Japanese Prime Minister Naoto Kan said the government would work to win Takahashi’s release “as soon as possible.”

The four were detained outside the northern city of Shijiazhuang on Sept. 21 amid a bitter territorial row between the countries triggered by a Sept. 7 collision between a Chinese fishing trawler and two Japanese patrol boats near disputed islands in the East China Sea.

Japan released the fishing boat captain over the weekend and said China needs to resolve the case of the four as the first step toward repairing ties.

China’s Foreign Ministry has denied any link between the detentions and the islands incident.

The arrests have been widely interpreted as part of a series of retaliatory moves aimed at pressuring Japan into acceding to Beijing’s demands over the islands issue.

Beijing had suspended provincial and ministerial-level contacts with Japan, along with talks on mutual development of gas-and-oil deposits in the East China Sea. China also reportedly suspended exports of rare earth minerals crucial to Japan’s high-tech sector and stepped-up customs inspections, slowing trade between Japan and its biggest export market.

Speaking to lawmakers, Kan called China’s response to the incident “extremely problematic,” and reasserted Japan’s claims to the disputed islands, known as Diaoyutai or Diaoyudao in Chinese and Senkaku in Japanese.

Japan “needs to make clear its stance that the Senkaku Islands are an integral part of Japanese territory,” Kan said at a parliamentary session convened specifically to discuss the collision case.

Japanese Foreign Ministry spokesman Hidenobu Sobashima said Tokyo was seeking more information from China about the latest developments and said both sides should exercise restraint.

“We will address this issue calmly and we hope that the Chinese side would also address this issue with calm,” Sobashima said.

Chinese Foreign Ministry spokeswoman Jiang Yu offered no additional details, saying only that the case remained under investigation.

“The relevant authorities will handle it according to the law,” Jiang told a regular news conference.

The four detained are employees of Fujita Corp., a Tokyo-based construction and urban redevelopment company, which has said the men were in China working to prepare a bid for a project to dispose of chemical weapons abandoned in China by the Japanese military at the end of World War II.

The company has identified the other three as Yoshiro Sasaki, 44, Hiroshi Hashimoto, 39, and Junichi Iguchi, 59.

The latest confrontation plunged relations between the sides to their lowest level since the 2001-2006 term of former Prime Minister Junichiro Koizumi, whose repeated visits to a war shrine in Japan enraged China and sparked a wave of violent anti-Japanese protests across the country.

The spat — and China’s unusually strong response — also raised questions about cooperation between the Asian powers at international meetings.
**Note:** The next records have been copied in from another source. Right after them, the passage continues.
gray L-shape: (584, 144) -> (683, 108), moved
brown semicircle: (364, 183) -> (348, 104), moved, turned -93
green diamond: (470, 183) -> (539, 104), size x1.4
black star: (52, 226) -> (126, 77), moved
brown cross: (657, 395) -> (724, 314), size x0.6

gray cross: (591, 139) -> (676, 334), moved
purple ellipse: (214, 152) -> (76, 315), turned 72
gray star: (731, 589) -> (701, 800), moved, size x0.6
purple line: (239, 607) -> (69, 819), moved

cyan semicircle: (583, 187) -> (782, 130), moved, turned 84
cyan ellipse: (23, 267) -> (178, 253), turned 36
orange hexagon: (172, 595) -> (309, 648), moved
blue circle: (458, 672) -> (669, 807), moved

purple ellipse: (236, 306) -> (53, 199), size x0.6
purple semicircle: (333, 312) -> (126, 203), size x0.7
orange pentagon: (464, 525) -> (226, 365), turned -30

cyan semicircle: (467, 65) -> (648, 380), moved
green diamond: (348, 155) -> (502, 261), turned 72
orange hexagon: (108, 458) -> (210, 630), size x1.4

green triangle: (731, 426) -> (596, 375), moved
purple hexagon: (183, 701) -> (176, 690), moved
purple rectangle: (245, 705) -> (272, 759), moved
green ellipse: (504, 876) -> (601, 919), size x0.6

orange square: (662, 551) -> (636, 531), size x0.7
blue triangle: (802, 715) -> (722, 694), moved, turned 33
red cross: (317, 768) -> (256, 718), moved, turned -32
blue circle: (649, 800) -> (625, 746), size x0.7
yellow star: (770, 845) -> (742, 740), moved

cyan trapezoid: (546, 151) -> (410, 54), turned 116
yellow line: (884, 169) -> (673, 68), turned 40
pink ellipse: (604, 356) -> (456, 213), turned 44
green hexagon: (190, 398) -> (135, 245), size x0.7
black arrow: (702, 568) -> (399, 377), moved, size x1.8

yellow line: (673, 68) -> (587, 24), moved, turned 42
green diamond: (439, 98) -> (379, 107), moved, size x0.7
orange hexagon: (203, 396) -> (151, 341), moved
Kan and Chinese Premier Wen Jiabao essentially ignored each other at a recent gathering at the United Nations and have no plans to meet at a major Asia-Europe forum in Belgium this weekend.
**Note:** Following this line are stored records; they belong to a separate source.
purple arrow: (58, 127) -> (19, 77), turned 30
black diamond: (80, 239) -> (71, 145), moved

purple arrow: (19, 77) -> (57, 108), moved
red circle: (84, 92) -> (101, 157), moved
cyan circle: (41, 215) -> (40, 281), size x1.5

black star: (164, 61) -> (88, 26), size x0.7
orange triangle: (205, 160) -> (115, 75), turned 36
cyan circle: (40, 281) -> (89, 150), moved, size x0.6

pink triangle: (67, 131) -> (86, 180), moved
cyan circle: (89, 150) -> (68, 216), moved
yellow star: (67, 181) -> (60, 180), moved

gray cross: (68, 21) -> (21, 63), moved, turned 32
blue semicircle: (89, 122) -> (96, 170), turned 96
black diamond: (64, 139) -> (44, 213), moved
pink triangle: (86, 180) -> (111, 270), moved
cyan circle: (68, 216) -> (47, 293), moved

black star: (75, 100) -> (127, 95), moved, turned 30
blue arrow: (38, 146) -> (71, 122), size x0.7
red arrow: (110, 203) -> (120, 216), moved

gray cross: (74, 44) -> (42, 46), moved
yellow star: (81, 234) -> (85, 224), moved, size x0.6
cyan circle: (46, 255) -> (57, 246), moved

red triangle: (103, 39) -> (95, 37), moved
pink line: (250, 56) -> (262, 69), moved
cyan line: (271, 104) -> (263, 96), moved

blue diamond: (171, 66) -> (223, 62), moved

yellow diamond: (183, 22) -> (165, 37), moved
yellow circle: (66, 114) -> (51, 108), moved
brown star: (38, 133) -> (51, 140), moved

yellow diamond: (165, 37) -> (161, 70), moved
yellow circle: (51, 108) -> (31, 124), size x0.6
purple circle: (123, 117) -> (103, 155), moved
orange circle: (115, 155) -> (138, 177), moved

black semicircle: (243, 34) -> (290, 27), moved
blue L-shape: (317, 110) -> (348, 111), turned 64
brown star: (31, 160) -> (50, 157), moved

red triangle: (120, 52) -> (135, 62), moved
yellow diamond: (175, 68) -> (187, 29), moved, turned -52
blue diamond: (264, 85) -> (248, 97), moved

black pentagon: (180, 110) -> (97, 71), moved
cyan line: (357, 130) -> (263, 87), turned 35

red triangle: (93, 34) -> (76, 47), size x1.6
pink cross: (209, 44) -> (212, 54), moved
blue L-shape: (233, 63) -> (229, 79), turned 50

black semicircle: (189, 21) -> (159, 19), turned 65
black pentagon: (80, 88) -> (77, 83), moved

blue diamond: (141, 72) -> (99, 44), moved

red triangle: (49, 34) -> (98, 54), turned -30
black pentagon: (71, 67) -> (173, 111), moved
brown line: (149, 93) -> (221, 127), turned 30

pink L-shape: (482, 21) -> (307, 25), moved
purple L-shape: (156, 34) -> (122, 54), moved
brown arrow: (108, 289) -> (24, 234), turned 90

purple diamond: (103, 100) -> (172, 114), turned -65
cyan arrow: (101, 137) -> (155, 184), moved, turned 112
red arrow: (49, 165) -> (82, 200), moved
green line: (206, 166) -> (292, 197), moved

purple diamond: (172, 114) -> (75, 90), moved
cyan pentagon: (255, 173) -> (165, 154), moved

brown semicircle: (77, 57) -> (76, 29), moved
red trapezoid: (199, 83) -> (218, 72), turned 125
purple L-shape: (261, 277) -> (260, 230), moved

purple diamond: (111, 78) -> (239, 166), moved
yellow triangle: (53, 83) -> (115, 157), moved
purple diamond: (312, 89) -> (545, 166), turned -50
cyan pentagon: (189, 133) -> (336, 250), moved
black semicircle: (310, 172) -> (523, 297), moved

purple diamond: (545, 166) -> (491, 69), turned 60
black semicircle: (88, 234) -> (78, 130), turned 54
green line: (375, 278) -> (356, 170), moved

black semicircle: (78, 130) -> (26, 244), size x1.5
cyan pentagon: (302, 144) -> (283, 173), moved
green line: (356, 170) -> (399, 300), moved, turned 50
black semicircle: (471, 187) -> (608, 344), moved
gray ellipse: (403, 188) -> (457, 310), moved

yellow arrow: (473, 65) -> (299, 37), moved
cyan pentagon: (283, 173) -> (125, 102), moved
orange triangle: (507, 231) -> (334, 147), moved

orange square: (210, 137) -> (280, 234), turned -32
Despite that, both sides now appeared to be moving to contain the fallout, with China’s communist leaders not wishing to further stoke public anger that risks morphing into a genuine protest movement, said David Zweig, director of the Center on China’s Transnational Relations at Hong Kong University of Science and Technology.

“China never really wanted to see it get out of hand. It doesn’t like to see foreign policy go to the street,” he said.

Beijing is also seen as not wishing to poison relations with Kan’s new government, which took office less than four months ago, or strengthen the hand of hard-liners in Tokyo who cast China as a looming threat to their island nation.

“Neither of the governments would like to see the situation spin out of control so they handled the incident with restraint, but their fundamental stances will not change,” said Liang Yunxiang of Peking University’s School of International Studies.

Associated Press writer Shino Yuasa in Tokyo contributed to this report.